A la mañana siguiente Violeta despierta con los rayos del sol que entran por la ventana, la joven remueve su cuerpo sobre la cama para alejarse del mismo, pero en eso recuerda que no estaba en su casa, Violeta abre los ojos de par en par y luego se sienta.

—Mierda… ¡me quede dormida! —musita mirando hacia todos lados, siente una asquerosa sensación de mal sabor en su boca que la obliga a fruncir el ceño.

Se pone en pie y camina hasta el cuarto del baño para asearse un poco, pero antes de entrar al mismo, nota a su amiga aun dormida con la misma ropa de anoche. Violeta niega e ingresa en el baño.

Al cabo de varios minutos, la joven abandona la habitación de su amiga y al cerrar la puerta sus ojos se desorbitan al mirar a Noa caminar por el corredor muy distraído mirando su móvil, esa mañana no llevaba más que unos pantaloncillos de tela y desnudo de cintura para arriba.

Ella se queda quieta pensando que si no hace ningún movimiento él no la vera.

—veo que te levantas muy temprano—dice mientras que lee su móvil, luego toma un sorbo de café.

Violeta pensó que no la vería, pero que equivocada estaba…
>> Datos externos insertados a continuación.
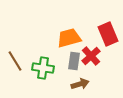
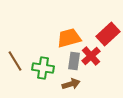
red rectangle: rotated 70 degrees clockwise
brown arrow: moved 9 px left
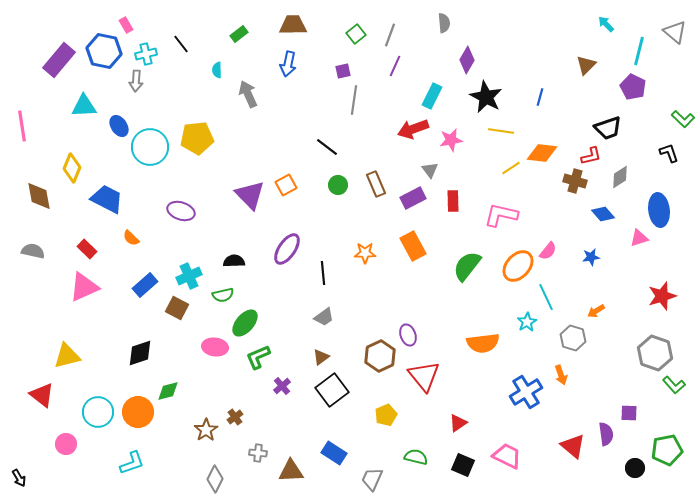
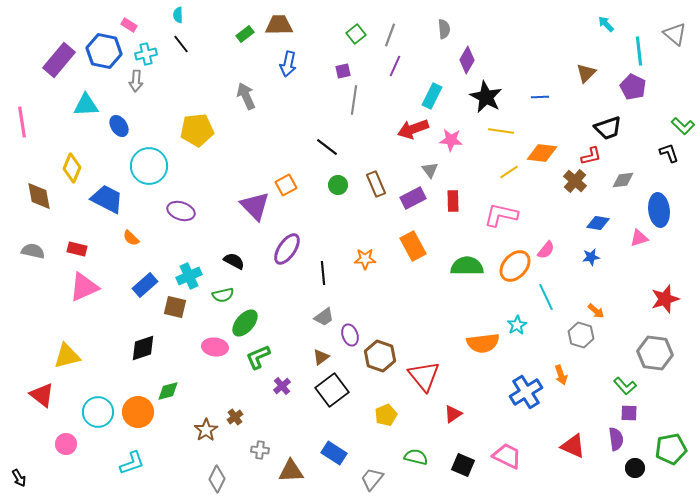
gray semicircle at (444, 23): moved 6 px down
pink rectangle at (126, 25): moved 3 px right; rotated 28 degrees counterclockwise
brown trapezoid at (293, 25): moved 14 px left
gray triangle at (675, 32): moved 2 px down
green rectangle at (239, 34): moved 6 px right
cyan line at (639, 51): rotated 20 degrees counterclockwise
brown triangle at (586, 65): moved 8 px down
cyan semicircle at (217, 70): moved 39 px left, 55 px up
gray arrow at (248, 94): moved 2 px left, 2 px down
blue line at (540, 97): rotated 72 degrees clockwise
cyan triangle at (84, 106): moved 2 px right, 1 px up
green L-shape at (683, 119): moved 7 px down
pink line at (22, 126): moved 4 px up
yellow pentagon at (197, 138): moved 8 px up
pink star at (451, 140): rotated 15 degrees clockwise
cyan circle at (150, 147): moved 1 px left, 19 px down
yellow line at (511, 168): moved 2 px left, 4 px down
gray diamond at (620, 177): moved 3 px right, 3 px down; rotated 25 degrees clockwise
brown cross at (575, 181): rotated 25 degrees clockwise
purple triangle at (250, 195): moved 5 px right, 11 px down
blue diamond at (603, 214): moved 5 px left, 9 px down; rotated 40 degrees counterclockwise
red rectangle at (87, 249): moved 10 px left; rotated 30 degrees counterclockwise
pink semicircle at (548, 251): moved 2 px left, 1 px up
orange star at (365, 253): moved 6 px down
black semicircle at (234, 261): rotated 30 degrees clockwise
green semicircle at (467, 266): rotated 52 degrees clockwise
orange ellipse at (518, 266): moved 3 px left
red star at (662, 296): moved 3 px right, 3 px down
brown square at (177, 308): moved 2 px left, 1 px up; rotated 15 degrees counterclockwise
orange arrow at (596, 311): rotated 108 degrees counterclockwise
cyan star at (527, 322): moved 10 px left, 3 px down
purple ellipse at (408, 335): moved 58 px left
gray hexagon at (573, 338): moved 8 px right, 3 px up
black diamond at (140, 353): moved 3 px right, 5 px up
gray hexagon at (655, 353): rotated 12 degrees counterclockwise
brown hexagon at (380, 356): rotated 16 degrees counterclockwise
green L-shape at (674, 385): moved 49 px left, 1 px down
red triangle at (458, 423): moved 5 px left, 9 px up
purple semicircle at (606, 434): moved 10 px right, 5 px down
red triangle at (573, 446): rotated 16 degrees counterclockwise
green pentagon at (667, 450): moved 4 px right, 1 px up
gray cross at (258, 453): moved 2 px right, 3 px up
gray diamond at (215, 479): moved 2 px right
gray trapezoid at (372, 479): rotated 15 degrees clockwise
—Parece que la nochecita no te afecto en nada—levanta la mirada para verla a la cara y es cuando ella siente que toda su cara se pone colorada.

—estoy bien.

—Puedo notarlo…

Ambos se miran un momento, y es Violeta quien aparta la mirada de Noa y aquello hace sonreír al CEO quien empieza a caminar hacia donde estaba ella. rápidamente llega a su lado y en cuanto Violeta siente su presencia tensa todo su cuerpo que hasta él lo puede ver.

—¿También estas bien después de lo que paso entre nosotros? —musita contra el cabello de ella.

—Si.

—¡Ah! ¿sí? —la toma por el mentón y la hace levantar la mirada para ver su rostro —. ¿Significa que si lo vuelvo a repetir no te importara?
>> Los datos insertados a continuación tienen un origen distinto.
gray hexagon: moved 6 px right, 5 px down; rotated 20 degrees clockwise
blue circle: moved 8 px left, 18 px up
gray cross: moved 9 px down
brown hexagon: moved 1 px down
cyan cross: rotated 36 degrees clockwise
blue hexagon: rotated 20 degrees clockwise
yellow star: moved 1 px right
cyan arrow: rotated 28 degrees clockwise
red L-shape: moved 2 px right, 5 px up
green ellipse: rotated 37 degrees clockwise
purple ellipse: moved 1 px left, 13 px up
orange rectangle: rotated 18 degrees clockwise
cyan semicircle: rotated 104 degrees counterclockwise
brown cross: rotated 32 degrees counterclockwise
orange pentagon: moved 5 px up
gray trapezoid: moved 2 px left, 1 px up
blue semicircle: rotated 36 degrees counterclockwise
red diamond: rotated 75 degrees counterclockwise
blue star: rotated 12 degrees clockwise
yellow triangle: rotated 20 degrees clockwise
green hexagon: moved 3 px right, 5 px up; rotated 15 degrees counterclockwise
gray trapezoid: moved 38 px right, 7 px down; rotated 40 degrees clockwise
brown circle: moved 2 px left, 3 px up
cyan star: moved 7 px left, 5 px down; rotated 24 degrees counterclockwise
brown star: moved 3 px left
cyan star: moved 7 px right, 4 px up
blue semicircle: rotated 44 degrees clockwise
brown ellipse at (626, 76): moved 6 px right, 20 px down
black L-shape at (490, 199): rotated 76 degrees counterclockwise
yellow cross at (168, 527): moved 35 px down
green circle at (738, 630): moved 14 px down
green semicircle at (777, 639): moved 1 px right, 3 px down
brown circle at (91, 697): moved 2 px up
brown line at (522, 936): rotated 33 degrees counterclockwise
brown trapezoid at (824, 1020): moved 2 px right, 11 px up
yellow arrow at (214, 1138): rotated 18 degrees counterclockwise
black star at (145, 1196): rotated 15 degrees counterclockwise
—¿Qué? —musita con los ojos abiertos.

En ese momento, Noa acerca sus labios a los de ella y planta un beso atrevido, introduce su lengua en el interior de la boca de violeta al mismo tiempo que la sujeta por el cuello y aprieta un poco mientras que profundiza aquella unión de sus bocas.
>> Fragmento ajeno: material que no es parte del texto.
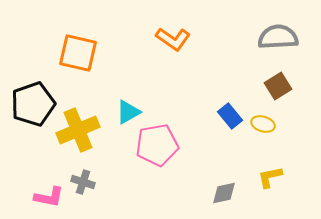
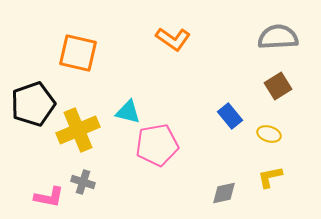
cyan triangle: rotated 44 degrees clockwise
yellow ellipse: moved 6 px right, 10 px down
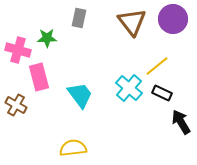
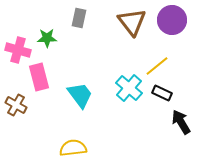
purple circle: moved 1 px left, 1 px down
Logra oír como ella suelta un leve suspiro ante el contacto de sus bocas que lo incita a envolver su cuerpo y la mano que se encontraba sobre el cuello de ella la empieza a descender por el centro de su pecho hasta llegar a la altura de una de sus redondeadas tetas.

En lo que la aprieta siente como Violeta da un respingo asustadizo e intenta separarlo, pero al colocar sus manos sobre su pecho desnudo quita las manos y abre sus ojos y empieza a negar rápidamente.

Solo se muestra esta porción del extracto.